Shrimp are naturally low in calories, offering less than 100 calories per serving. Additionally, shrimp are low in fat and high in protein.

Some additional benefits of shrimp include:

  • Excellent source of selenium, an antioxidant that helps reduce the free radicals often responsible for premature aging and disease.
  • Great source of vitamin B12 that helps with red blood cell creation among other benefits.
  • Good source of phosphorus that is essential for removing waste and repairing tissues and cells.
  • Provides choline, copper, and iodine to the diet, which are all necessary to the body’s functions.
  • Also provides astaxanthin, an antioxidant that helps reduce inflammation and fight signs of aging.

How do they compare with other forms of seafood?

Seafood is getting a lot of praise lately from doctors and dietitians who recommend adding seafood regularly to a balanced diet. Shrimp, like a lot of shellfish and other food sources found in the sea, are high in cholesterol. This does not mean that they are necessarily dangerous for people to consume regularly, however.

Other popular seafood options may offer less cholesterol and similar health benefits. Here are a few other seafood sources and how they compare to shrimp.
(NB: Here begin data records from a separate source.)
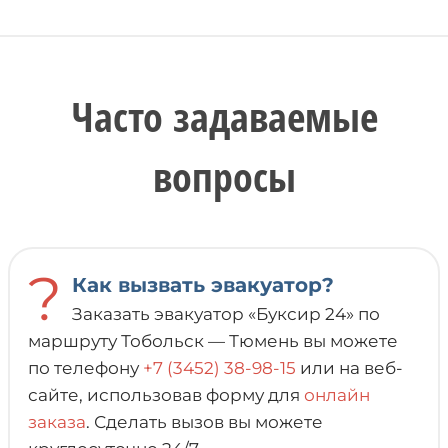
Часто задаваемые
вопросы
?
Как вызвать эвакуатор?
Заказать эвакуатор «Буксир 24» по
маршруту Тобольск — Тюмень вы можете
по телефону
+7 (3452) 38-98-15
или на веб-
сайте, использовав форму для
онлайн
заказа
. Сделать вызов вы можете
Crab meat, like most seafood, is high in protein and is low in fat and calories. Crab contains less cholesterol and contains an assortment of vitamins.
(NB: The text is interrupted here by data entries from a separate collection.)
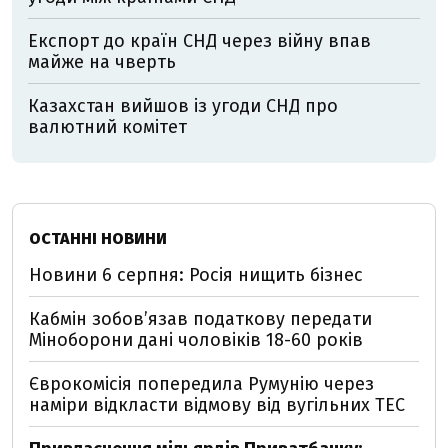
Експорт до країн СНД через війну впав
майже на чверть
Казахстан вийшов із угоди СНД про
валютний комітет
ОСТАННІ НОВИНИ
Новини 6 серпня: Росія нищить бізнес
Кабмін зобовʼязав податкову передати
Міноборони дані чоловіків 18-60 років
Єврокомісія попередила Румунію через
наміри відкласти відмову від вугільних ТЕС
However, unlike shrimp, crab is naturally higher in sodium levels. This makes it a bit of a challenge for people with high blood pressure.


One of the pricier alternatives to shrimp is lobster. This shellfish has a slightly higher level of cholesterol than shrimp. However, like shrimp, lobster is also low calorie, low in saturated fat, high in omega-3 and selenium, and has about 24 grams of protein in a single serving.

Although salmon may have a higher fat content than shrimp, it has less cholesterol per serving.


Salmon is rich in heart-healthy omega-3. Salmon also has a higher fat content than either lobster or shrimp. Salmon has less cholesterol per serving than shrimp.

A serving of salmon is also high in protein and filled with B vitamins, which boost energy and support metabolism and a healthy nervous system.

Additionally, salmon is an excellent source of potassium and phosphorus, a nutrient that helps bone development. Potassium helps regulate the heart and blood pressure. For the most nutrients, look for wild salmon.

Oysters, clams, and mussels

This group of seafood is packed full of nutrients such as iron, zinc, B12, phosphorus, niacin, and selenium. Clams both boost good cholesterol and lower bad cholesterol.

Though shrimp is high in cholesterol, it is still considered a good choice for anyone, even those concerned about their heart health.

People on strict diets should talk with their doctor before adding shrimp into their diets.

All people should consider the potential risks of purchasing farm-raised shrimp that may contain more pollutants than fresh-caught shrimp.

In moderation, shrimp consumption for the average person can add many nutrients essential to the human body.